Here and now - Why am I reading Middlemarch
(By the way, both of those books, which I read recently, were written by friends of mine - they know I kid - right guys? Please go out and support my friends and buy those books, whether you plan on reading them or not...)
The book is, as expected, dense and slow-going, but it's enjoyable regardless. It's probably more enjoyable because I'm not reading it with an eye to writing a paper, and therefore I won't feel guilty about grabbing the Cliff Notes to see everything I missed. What I didn't miss is that George Eliot is not a fan of rap music. Or at least two of her characters aren't.

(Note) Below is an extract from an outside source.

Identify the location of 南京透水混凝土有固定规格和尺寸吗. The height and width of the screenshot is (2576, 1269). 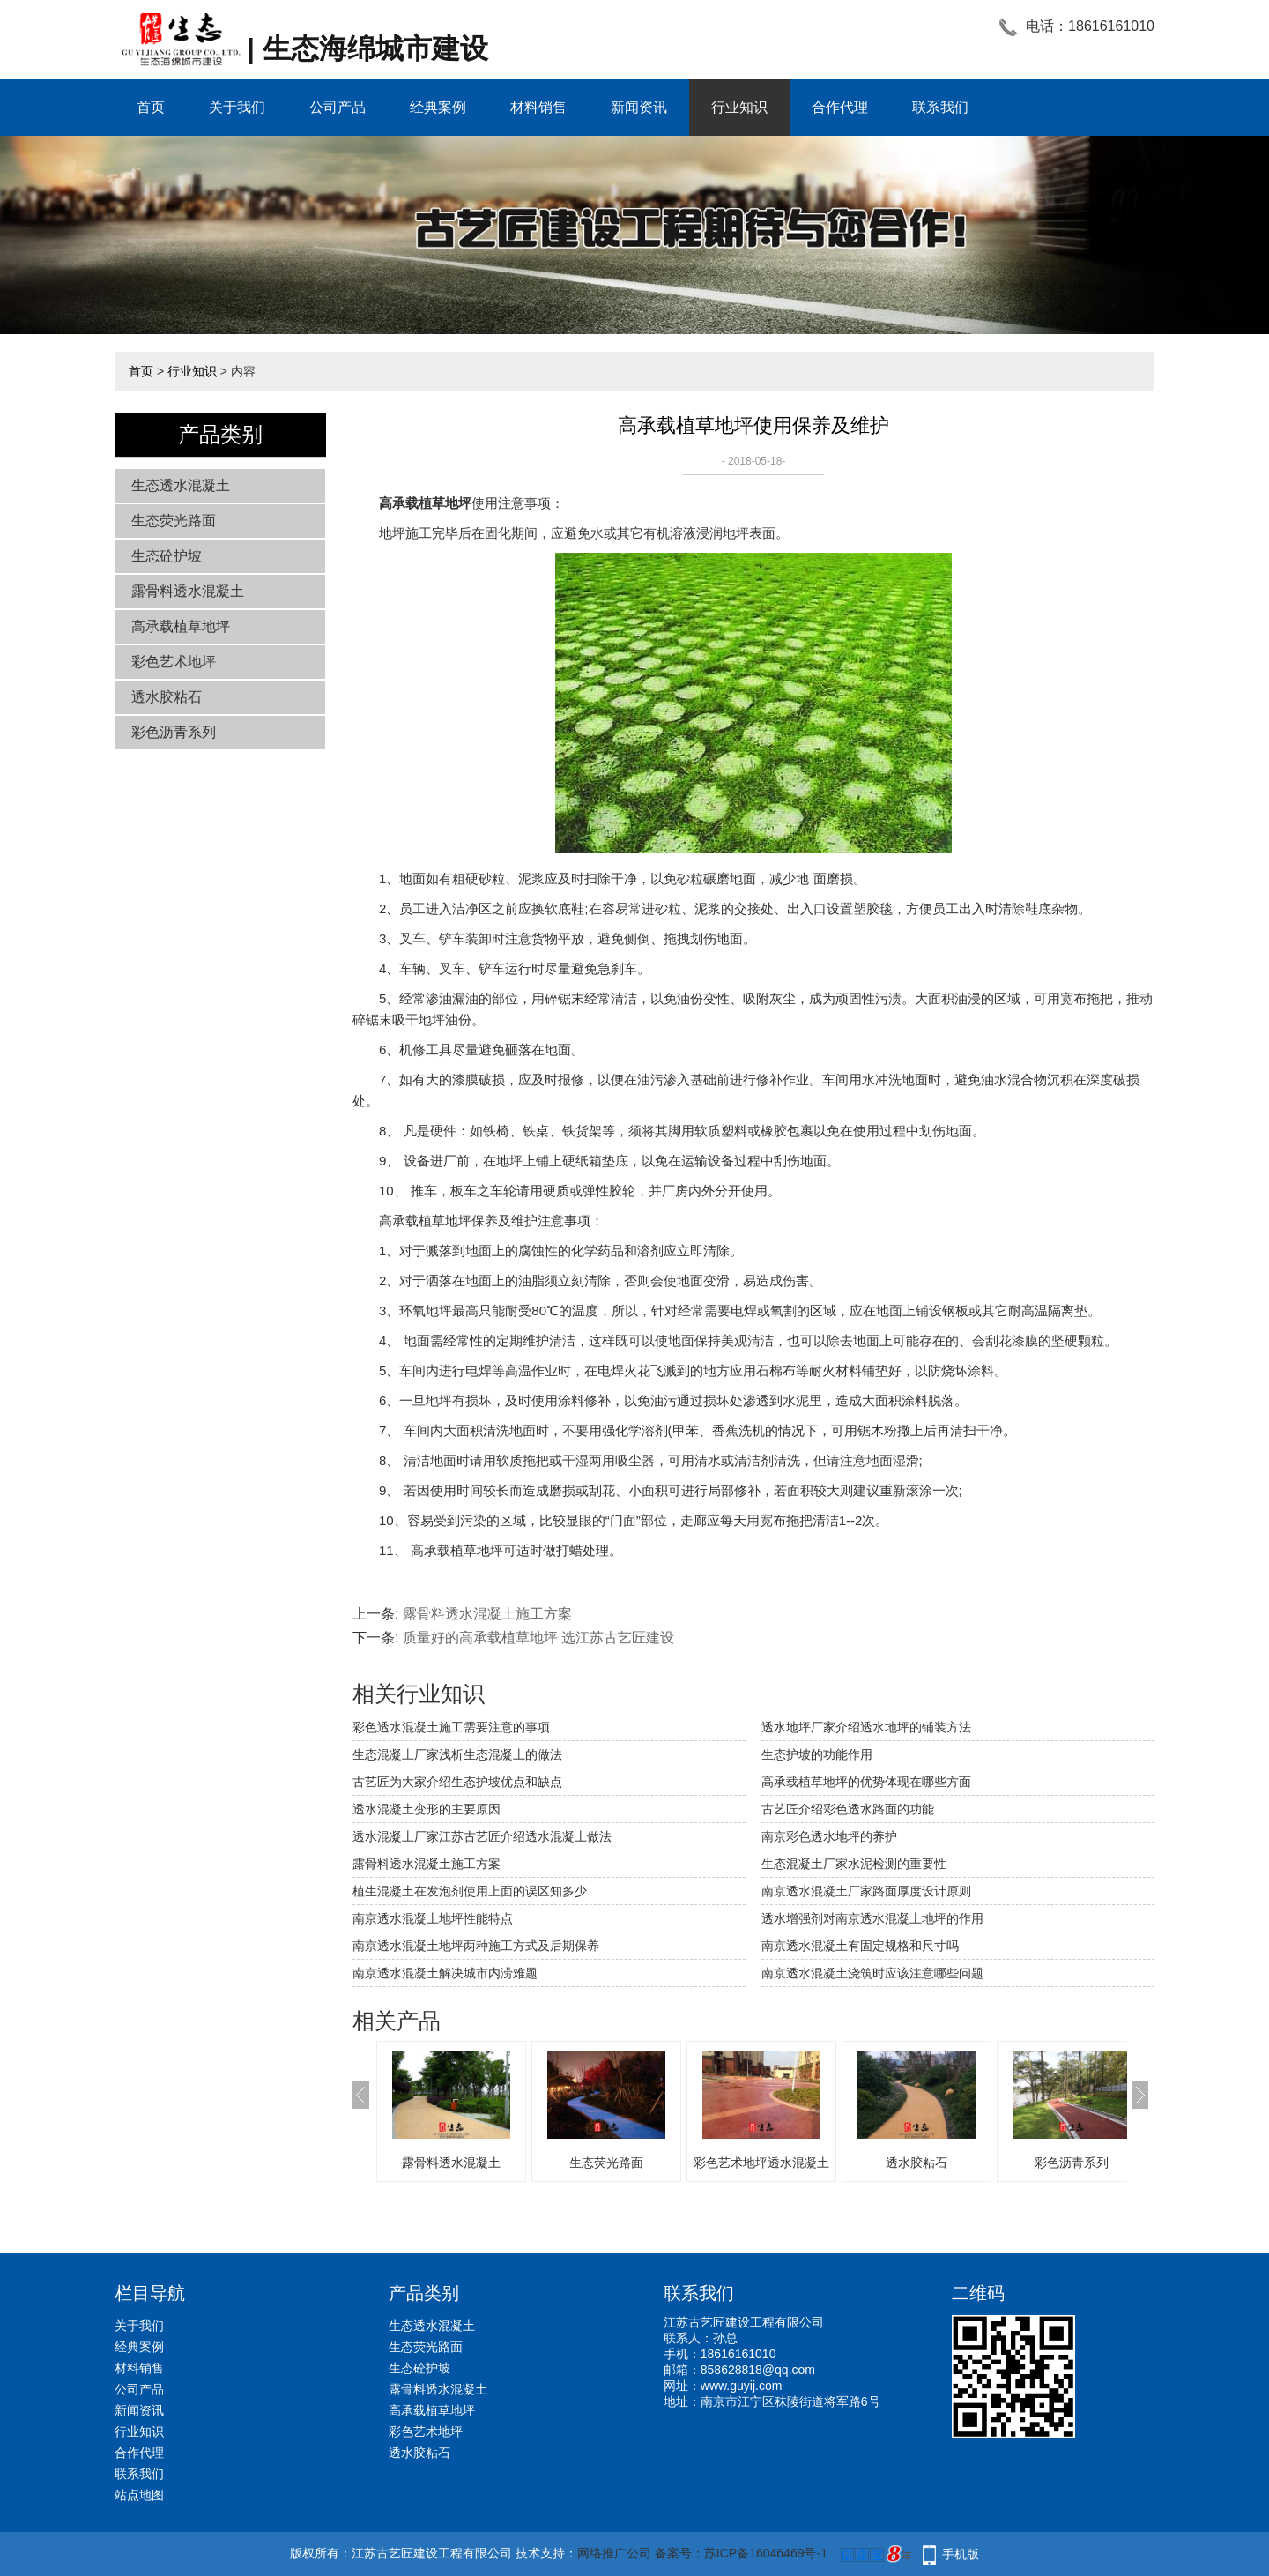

In chapter 16, Rosamond is talking to Lydgate:
"You have studied music, probably?" said Rosamond.
"No, I know the notes of many birds, and I know many melodies by ear; but the music that I don't know at all, and have no notion about, delights me - affects me. How stupid the world is that it does not make more use of such a pleasure within its reach!"
"Yes, and you will find Middlemarch very tuneless. There are hardly any good musicians. I only know two gentlemen who sing at all well."
"I suppose it is the fashion to sing comic songs in a rhythmic way, leaving you to fancy the tune - very much as if it were tapped on a drum?"
"Ah, you have heard Mr. Bowyer," said Rosamond, with one of her rare smiles. "But we are speaking very ill of our neighbours."
Who says the classics have no relevance to today's culture?